The wing-backs would also focus on crossing in balls from deep, which Mitrovic is able to head towards goal. This is one of Mitrovic’s strengths, with Tete’s deep cross against West Brom leading to a heading goal from the Serbian. This is something that’s much harder to defend against and we must utilise this strength more often.

To make sure that the team doesn’t lose its counterattacking ability, when on the break, Mitrovic would swap with the shadow striker number 10 behind them who would rush up alongside the wingers and the wing-back whose flank is being driven down.
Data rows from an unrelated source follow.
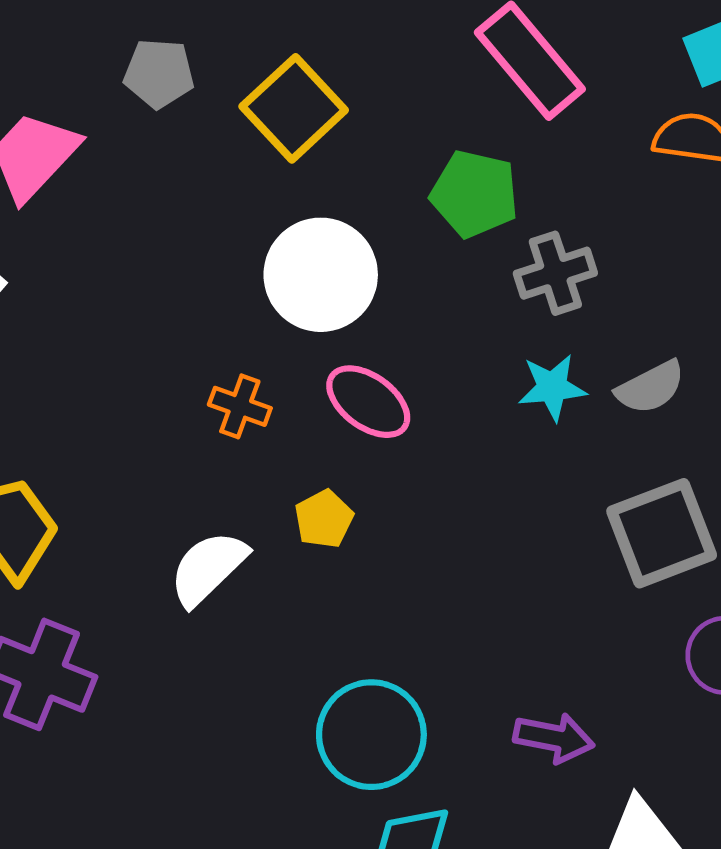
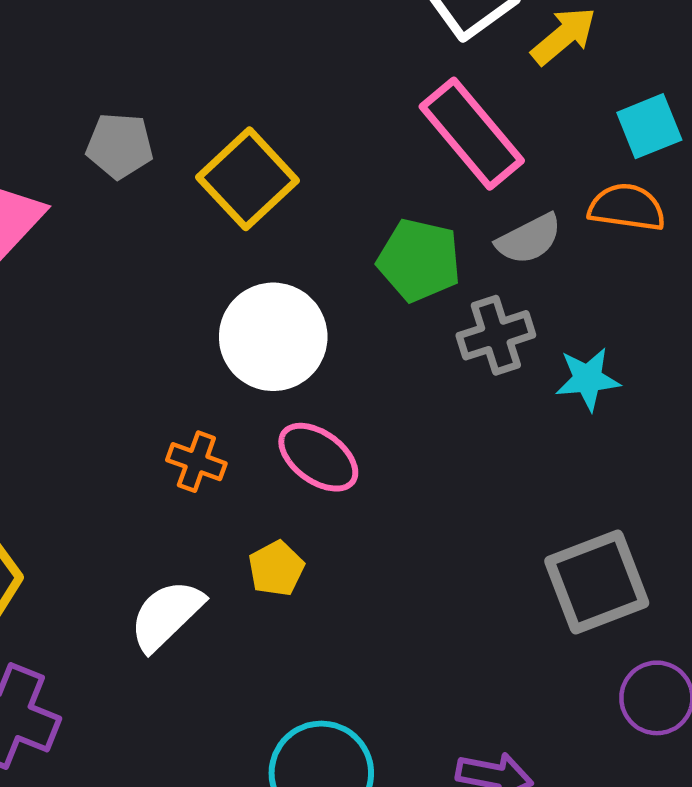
cyan star: (552, 387) -> (588, 379), moved
gray semicircle: (651, 387) -> (529, 239), moved

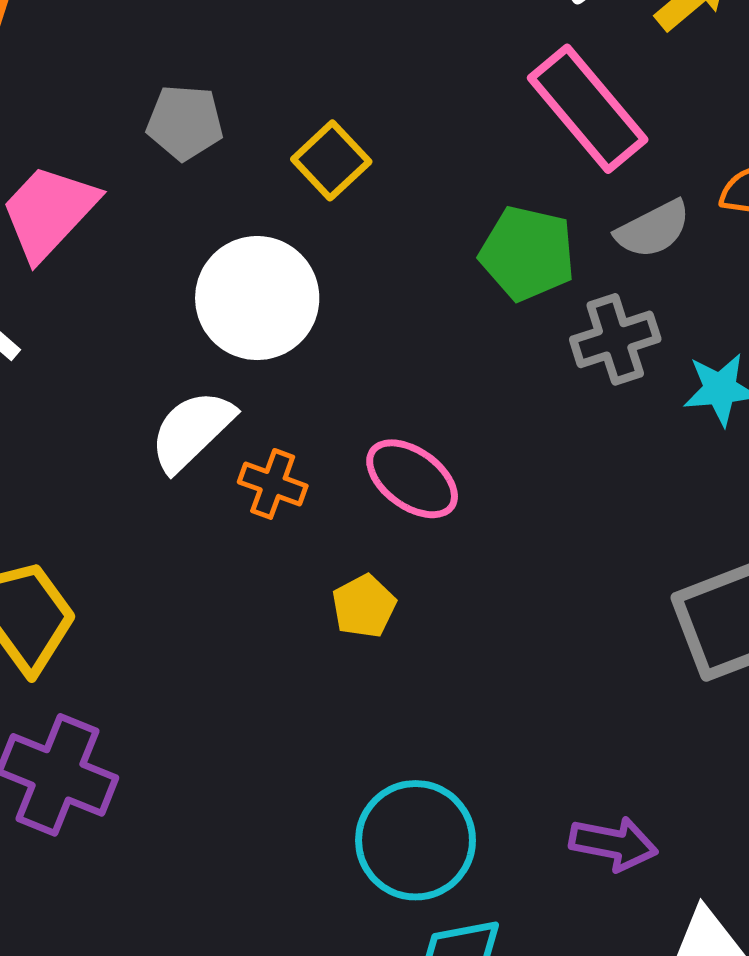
yellow square: (248, 179) -> (331, 160), size x0.7
white circle: (273, 337) -> (257, 298), moved
white semicircle: (166, 615) -> (192, 431), moved

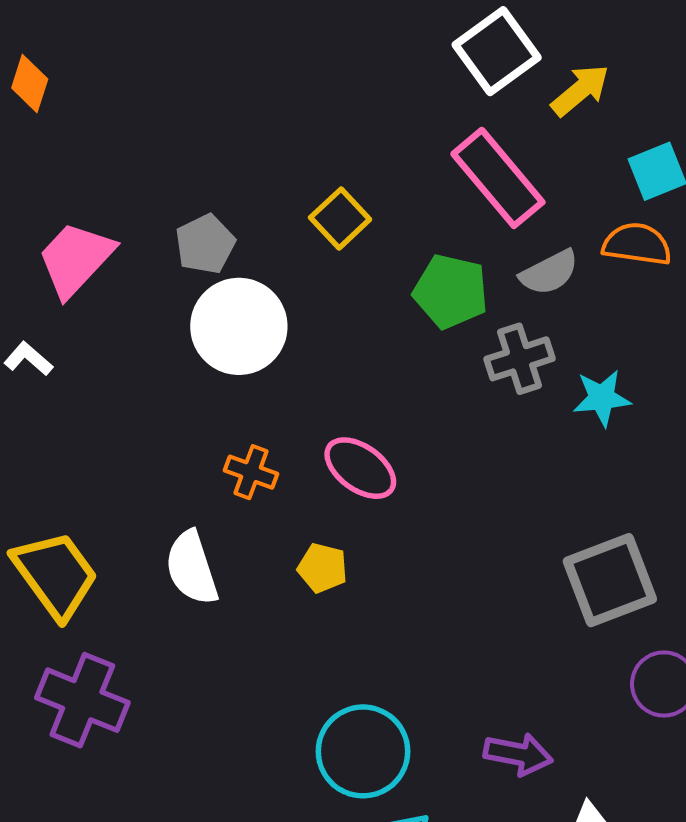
gray pentagon: (185, 122) -> (205, 244), moved, turned -30
yellow square: (331, 160) -> (340, 218), moved
white semicircle: (192, 431) -> (192, 568), moved, turned -64
yellow pentagon: (364, 606) -> (323, 568), turned -30

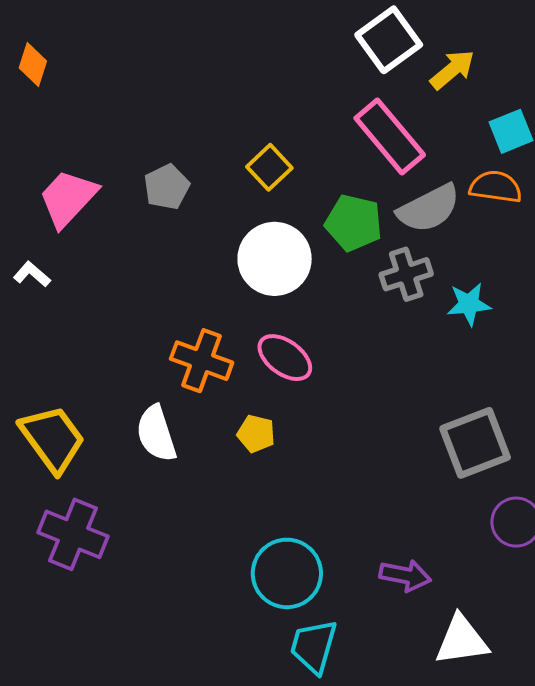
gray semicircle: (549, 272) -> (429, 208), size x1.4
white circle: (239, 326) -> (275, 259), moved
orange cross: (251, 472) -> (202, 361), size x1.5

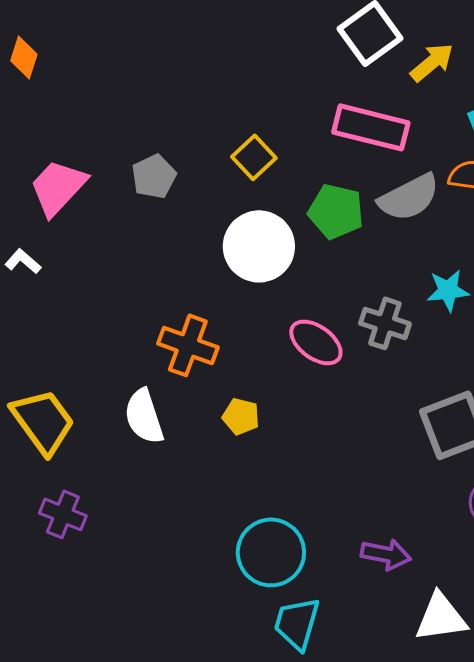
pink rectangle: (390, 136) -> (371, 127), turned -36
gray cross: (406, 274) -> (385, 323), moved, turned 36
pink ellipse: (285, 358) -> (316, 342), moved
purple cross: (73, 534) -> (63, 514), size x0.7

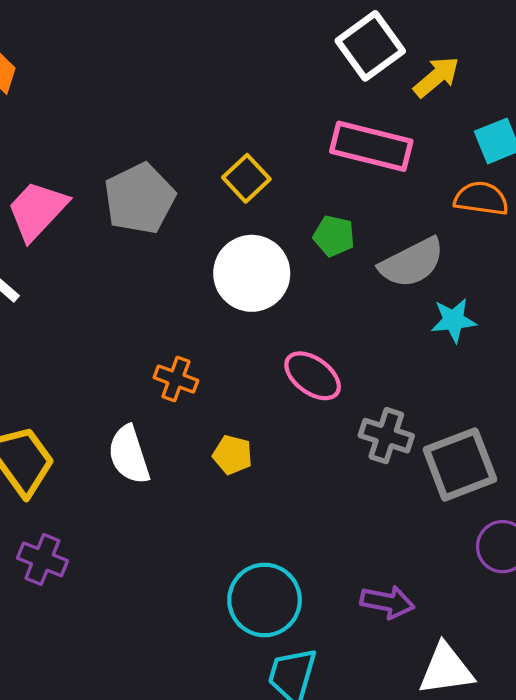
gray pentagon: (154, 176) -> (140, 199), size x1.5
gray semicircle: (409, 197) -> (412, 263), moved
green pentagon: (336, 211) -> (334, 236), size x0.7
gray cross: (385, 323) -> (386, 436), moved
orange cross: (188, 345) -> (176, 379), size x0.7

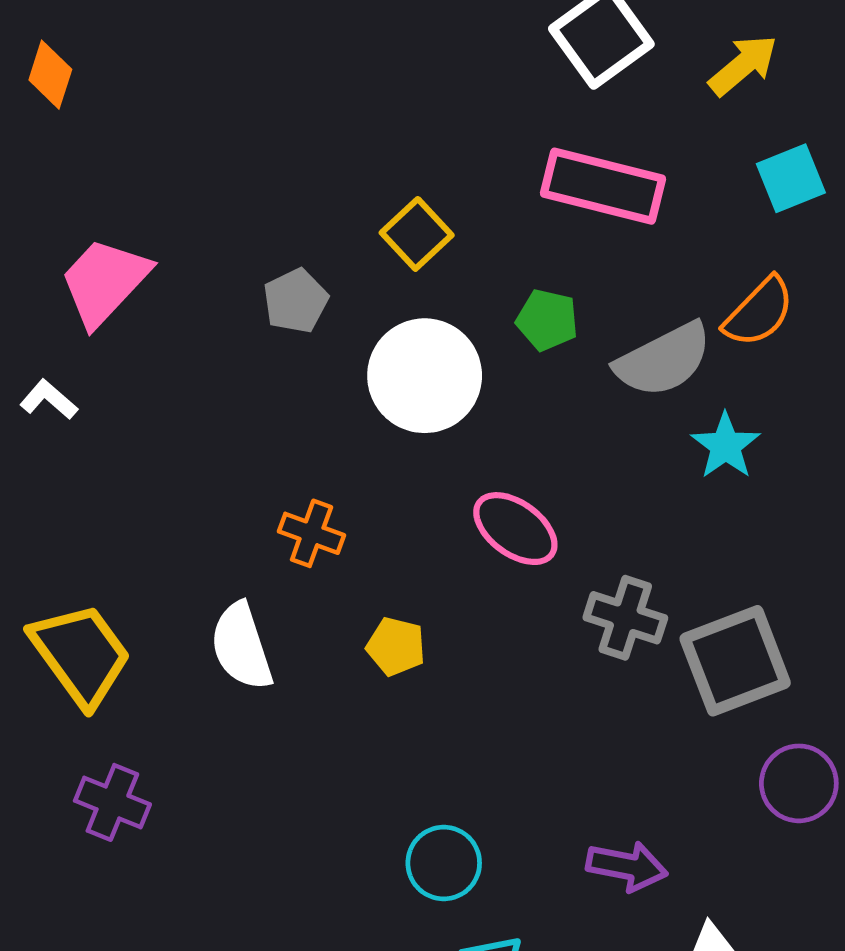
yellow arrow: (436, 77) -> (743, 65), moved
gray pentagon: (140, 199) -> (296, 301), moved, size x0.6
orange semicircle: (481, 199) -> (759, 312), moved, turned 126
cyan star: (453, 320) -> (726, 446), turned -30
cyan circle: (265, 600) -> (444, 863), size x0.7

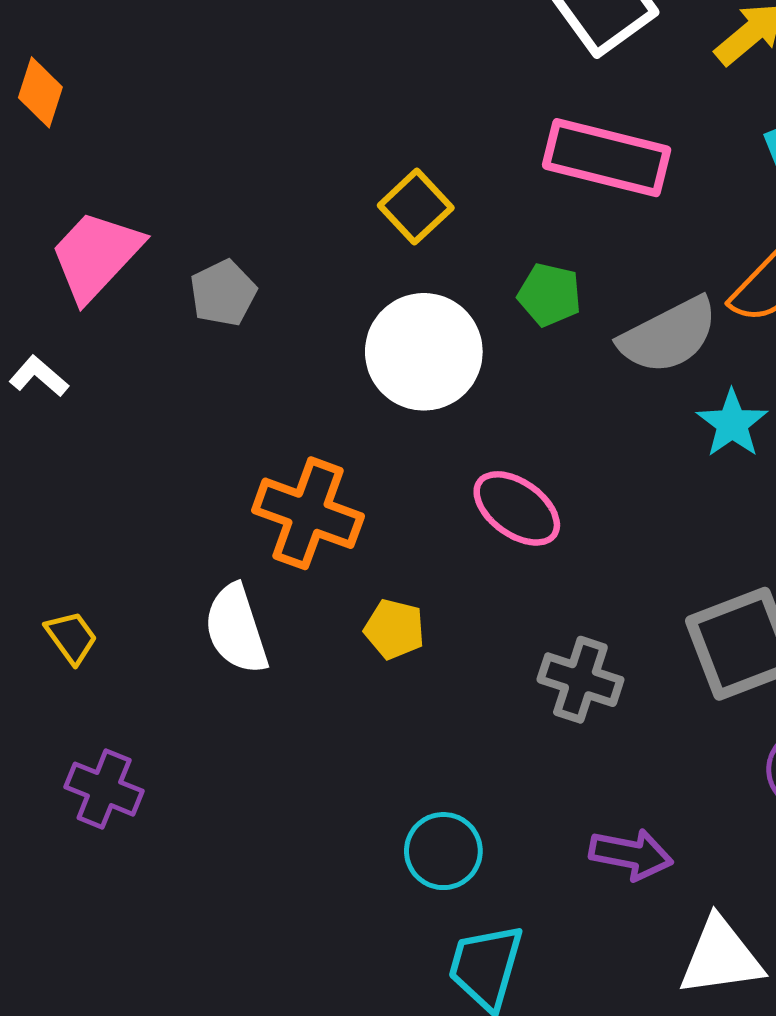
orange diamond: (50, 75) -> (40, 92), moved
gray pentagon: (296, 301) -> (223, 293), moved
orange cross: (312, 533) -> (308, 513), size x1.6
gray cross: (625, 618) -> (580, 680), moved
yellow trapezoid: (81, 654) -> (71, 637), size x0.5

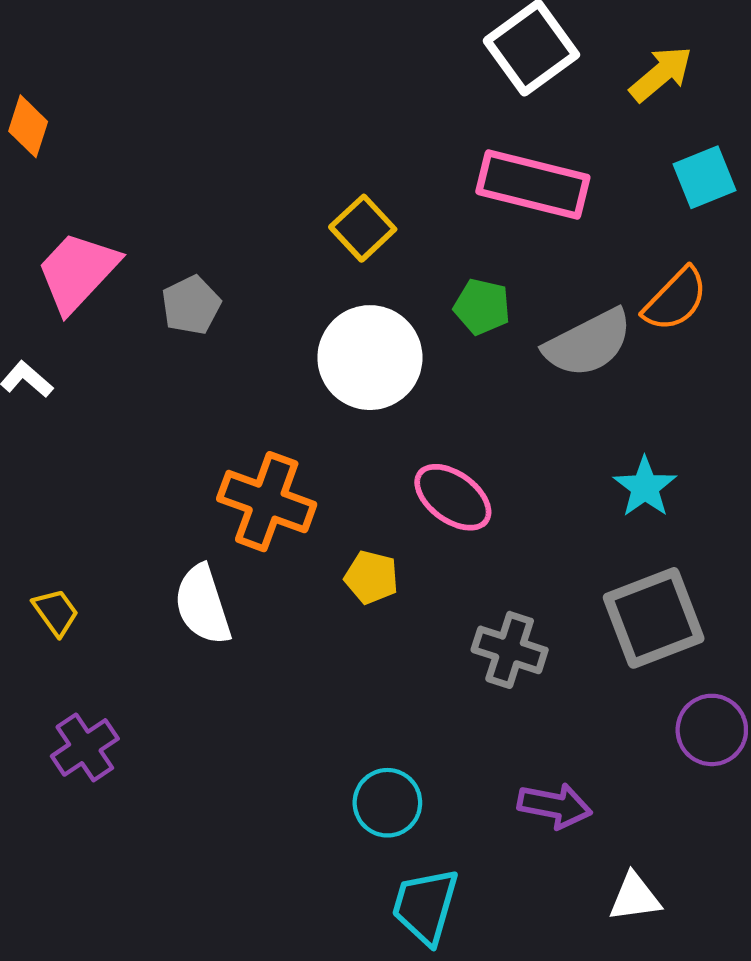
cyan star: (732, 424) -> (645, 487), moved
yellow pentagon: (394, 629) -> (371, 577), moved
purple cross: (104, 789) -> (85, 747), turned 34
white triangle: (721, 957) -> (635, 897), size x0.7

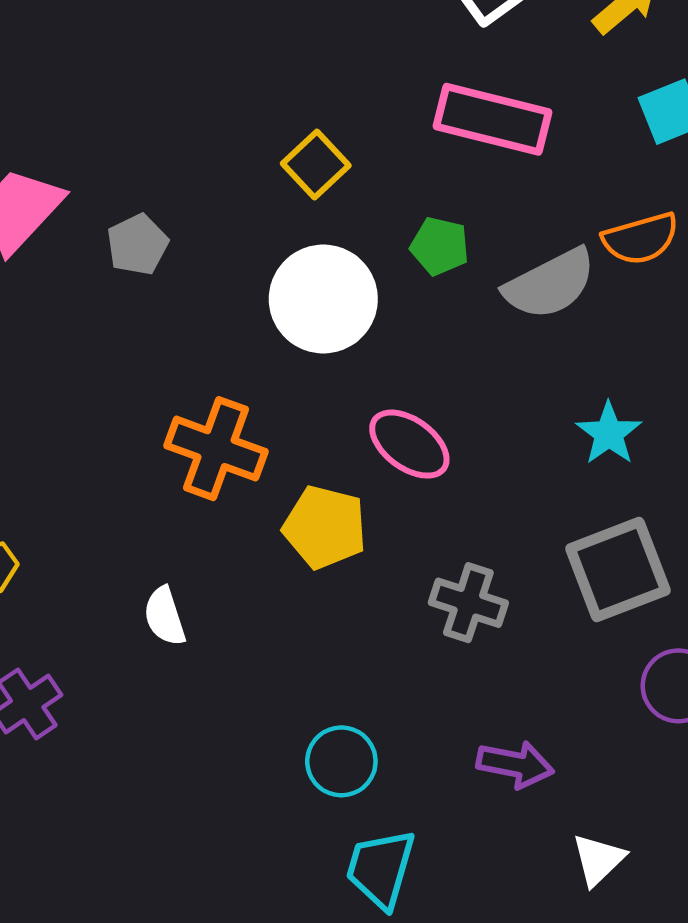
orange semicircle: (675, 299) -> (641, 239), turned 30
yellow pentagon: (371, 577) -> (325, 527), size x1.5
white semicircle: (203, 605) -> (165, 616), moved, size x0.7
white triangle: (635, 897) -> (598, 860), turned -36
This would allow the team to break quickly with three or four attacking players, with Mitrovic able to arrive for any second ball.

Other than a number 10 being added into the midfield mix, this would remain similar, with a box-to-box midfielder operating alongside Anguissa as a segundo volante. This is the same for the defence, which would operate with two centre-backs instead of three, taking out Aina in most situations due to the decreased opposition threat.

We have the talent in our squad to not only survive, but to thrive. It’s just a case of making a few tweaks, depending on the opposition. What do you think that Scott should do?